Thursday, June 1, 2017

Preserve Economic Time Value, Not "Guaranteed Jobs"

In response to a proposal to address job creation from the Center for American Progress (HT Marginal Revolution), Adam Ozimek notes that "Guaranteeing Everyone a Job is Harder Than it Sounds". He writes:
The plan lists several jobs that apparently are a good fit for the currently non-working and also in high demand: home care workers to aid the aged and disabled, affordable child care, teacher's aides and EMTs. So the basic plan, if I understand it correctly, is that the federal government will pay for jobs for people to work in the public or private sector, and the government will pay for training as needed.
Crowd out is obviously a big problem here. Will the employers being paid to create these "guaranteed jobs" actually create new jobs or just replace existing ones? Or perhaps they will "create new jobs" that were going to be created anyway...The incentive to crowd out is strong for local government especially. The CAP piece justifies the demand by pointing out that many local governments are "cash strapped".
There are delicate equilibrium balance issues at stake. Consider also, the fact local governments have already scaled back hiring out of necessity, in response to existing local pension obligations. Again, we are faced with what could be considered a"mature" general equilibrium which does not have room for all comers on the same sets of terms.
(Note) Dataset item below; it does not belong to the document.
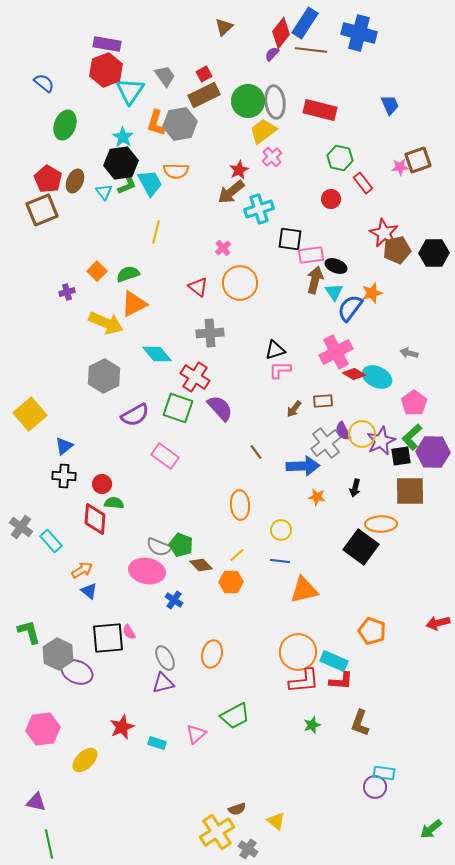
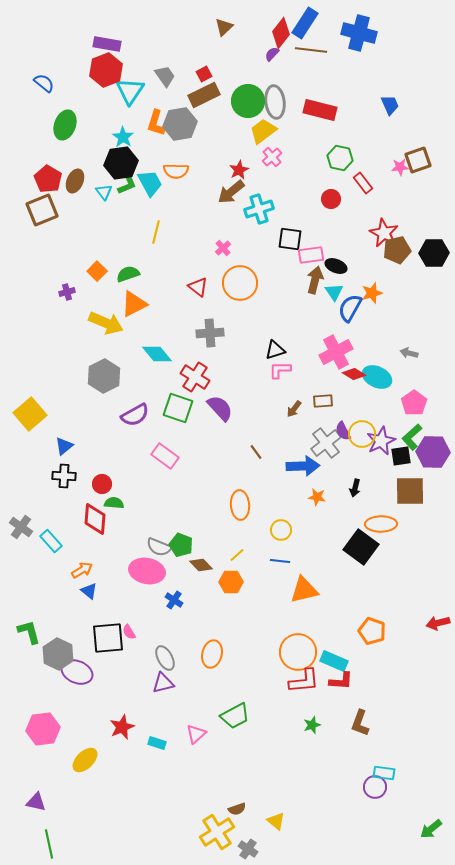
blue semicircle at (350, 308): rotated 8 degrees counterclockwise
The basic template of this equilibrium for economic participation has many interconnected features, which presently lack the flexibility to respond to major shifts in existing resource capacity.

It has proven difficult to discuss new economic possibilities, in part because economic access in general needs better framing. Alas, for populations to maintain the social cohesion that was (largely) possible in the twentieth century, we need continual efforts to improve the production and consumption potential of our non tradable sectors. This, instead of ever more calls for income gains which can only stretch so far, when basic resource flow patterns have long since been committed.

When economies were primarily based on expanding tradable sector output, the drumbeat for ever more income gains perhaps made more sense. But once economies become increasingly focused on time based services, everything about the basic structure of output begins to change. Ultimately, that also translates into less of the traditional output which once meant broad wage gains. An important aspect of this historically recent development, is the fact not everyone can productively engage, on today's government/private sector dictated terms.

Yesterday's middle class was built on strong tradable sector output. If that prosperity is to be continued, most aspects of output potential for non tradable sector activity, will need close examination. Meanwhile, the recent article from the Center of American Progress ("Toward a Marshall Plan for America: Rebuilding Our Towns, Cities and the Middle Class"), almost feels as though an audible sigh and wish, that people who didn't complete their college degrees (such as myself, though I didn't vote for Trump), didn't have these problems to begin with. The authors wrote:
The truth is, progressives should be as concerned about the declining fortunes of those who do not go to college as any other group. Not because they are disrupting politics - though they are - but because they are our brothers and sisters too.
Once, long ago when Obama was voted into office, I wrote letters to him, detailing the plight of rural America. There was no response. Sometimes I wonder, had I finished the college degrees I so wanted, would I be a progressive, today? The answer really isn't important. But degrees would have meant having the option of city life in these later years, and progressive friends as well.

We need to preserve economic time value for all concerned, instead of trying to guarantee jobs to the ones who have been left behind. Fortunately, even though jobs are a cost, it is not necessary to define all costs on what have become expensive technocratic terms. Once we step outside the weak tea of "make work" and artificial service roles, we can remember the concerted efforts people have always been willing to assume - either because those work efforts are perceived as necessary, desirable, or possibly, both.

Both constructs suggest a world of worthwhile work, which because there is a lack of suitable framing for economic time value, ends up defined as not feasible or possibly just "unimportant". Yet understanding the difference between personally initiated versus externally mandated work, is important, for time value to gain economic legimitacy. People want to be responsible for themselves and for others, in ways that matter at a personal level. Why not approach a revitalized economy on these terms?